I had good reason. It was around Christmas. My Scottish family, who I hadn’t seen in over four years thanks to COVID, flew to Sydney, Australia, to visit me for the holidays. We had so much planned, to the point where I barely had time to check my phone.
That was when Duolingo got a little bit… weird.
Like a spurned lover, Duolingo began messaging me incessantly, via a series of increasingly aggressive notifications begging for my return. I watched in horror as a mobile phone app went through the stages of grief in its attempt to get me back. Like a needy partner who calls you 10 minutes after a text, Duolingo began sending me emails when I didn’t respond to the notifications. It was a brutal onslaught that only served to highlight how twisted my Duolingo obsession once was.
After essentially ghosting Duolingo for around three weeks, I got a hilariously dark note: “These reminders don’t seem to be working. We’ll stop sending them for now.”
And, of course, the next day Duolingo sent me another notification and an email.
I never returned. The curse has been lifted. The seduction techniques Duolingo once wielded to great effect – the XP, the gems, the leagues – no longer have a hold on me. My streak is dead. I am free.
For now, my days of being gaslit by a freaky, green, digital owl are blissfully over.
All that’s left: the decaying tendrils of the methods used to ensnare me, my inner monologue trying to make sense of it all.

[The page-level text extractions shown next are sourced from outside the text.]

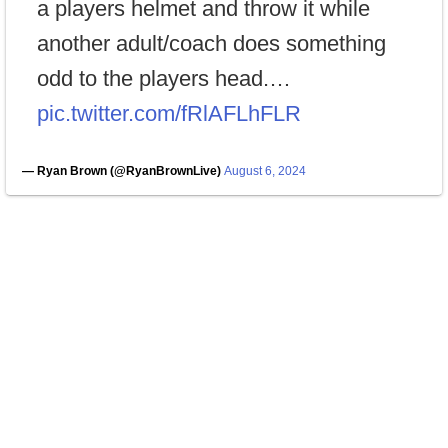
a players helmet and throw it while
another adult/coach does something
odd to the players head.…
pic.twitter.com/fRlAFLhFLR
— Ryan Brown (@RyanBrownLive)
August 6, 2024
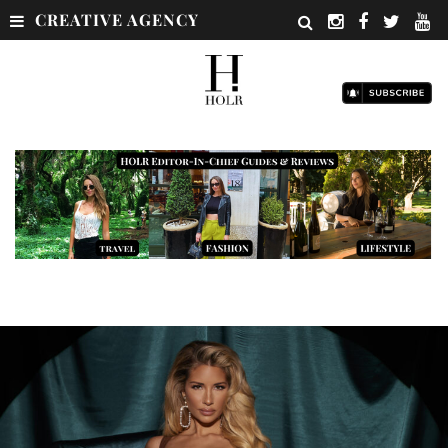
CREATIVE AGENCY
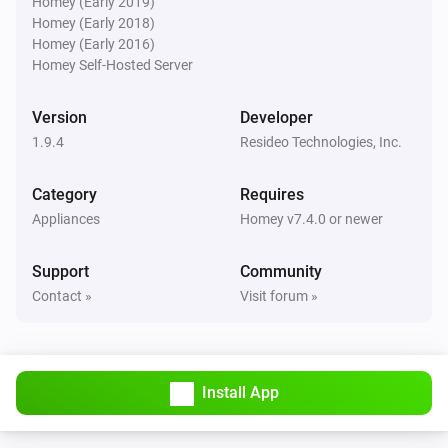
Homey (Early 2019)
Homey (Early 2018)
Homey (Early 2016)
Then...
Homey Self-Hosted Server
Thermostat
Set thermostat mode to
for
Version
Developer
Thermostat mode
Time
1.9.4
Resideo Technologies, Inc.
Thermostat
Category
Requires
Set thermostat mode to
for
Thermostat mode
Appliances
Homey v7.4.0 or newer
hours
Time in hours
Support
Community
Thermostat
Contact »
Visit forum »
Reset all zones to automatic mode
Thermostat
Set thermostat mode to
Thermostat mode
Install App
Zone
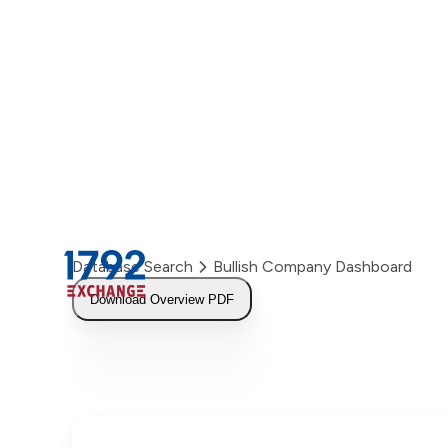
Skip
to
content
Database Search
Bullish Company Dashboard
Download Overview PDF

As someone numb to the effects of gamification, I’m surprised it worked so effectively. If this was Call of Duty or FIFA, the endless spiral of numbers pinging upward would have had little effect on me. But on Duolingo, an app designed to teach me something tangentially related to self improvement, the lure was impossible to resist.
Lesson learned. Or, in this case, lesson sort of learned.
Did my Spanish get better? Yes and no.
I learned a few words and polished up aspects of my clumsy grammar. But I suspect that if my wife were to walk out of her home office, right this very second, and speak to me in Spanish, I’d freak out. I’d disintegrate into a pile of clothing and dust like the Wicked Witch of the West.
But then, resuscitated, like a cursed, hunched Gollum, I’d probably fire up Duolingo, completely on autopilot and find myself sucked into the abyss all over again.